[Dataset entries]
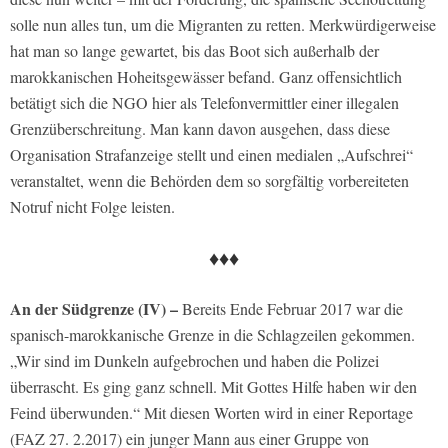
solle nun alles tun, um die Migranten zu retten. Merkwürdigerweise
hat man so lange gewartet, bis das Boot sich außerhalb der
marokkanischen Hoheitsgewässer befand. Ganz offensichtlich
betätigt sich die NGO hier als Telefonvermittler einer illegalen
Grenzüberschreitung. Man kann davon ausgehen, dass diese
Organisation Strafanzeige stellt und einen medialen „Aufschrei“
veranstaltet, wenn die Behörden dem so sorgfältig vorbereiteten
Notruf nicht Folge leisten.
♦♦♦
An der Südgrenze (IV) –
Bereits Ende Februar 2017 war die
spanisch-marokkanische Grenze in die Schlagzeilen gekommen.
„Wir sind im Dunkeln aufgebrochen und haben die Polizei
überrascht. Es ging ganz schnell. Mit Gottes Hilfe haben wir den
Feind überwunden.“ Mit diesen Worten wird in einer Reportage
(FAZ 27. 2.2017) ein junger Mann aus einer Gruppe von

- Work request: Whenever a line of the data includes the word "einer", show that line in full.

- Exercise solution:
betätigt sich die NGO hier als Telefonvermittler einer illegalen
Feind überwunden.“ Mit diesen Worten wird in einer Reportage
(FAZ 27. 2.2017) ein junger Mann aus einer Gruppe von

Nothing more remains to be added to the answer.